• _Work task_: Look through the entries and count each line that includes the string "have". Reply with the number alone.

• _Material for the task_:

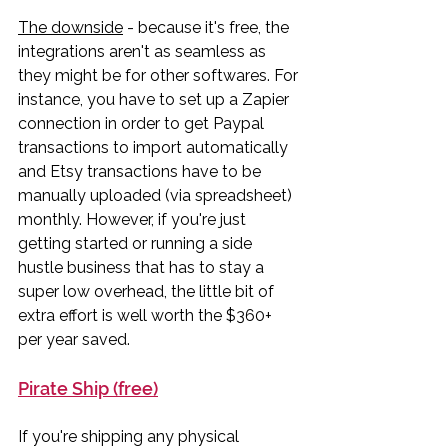
The downside
 - because it's free, the 
integrations aren't as seamless as 
they might be for other softwares. For 
instance, you have to set up a Zapier 
connection in order to get Paypal 
transactions to import automatically 
and Etsy transactions have to be 
manually uploaded (via spreadsheet) 
monthly. However, if you're just 
getting started or running a side 
hustle business that has to stay a 
super low overhead, the little bit of 
extra effort is well worth the $360+ 
per year saved. 
Pirate Ship (free)
If you're shipping any physical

• _Solution to the problem_: 2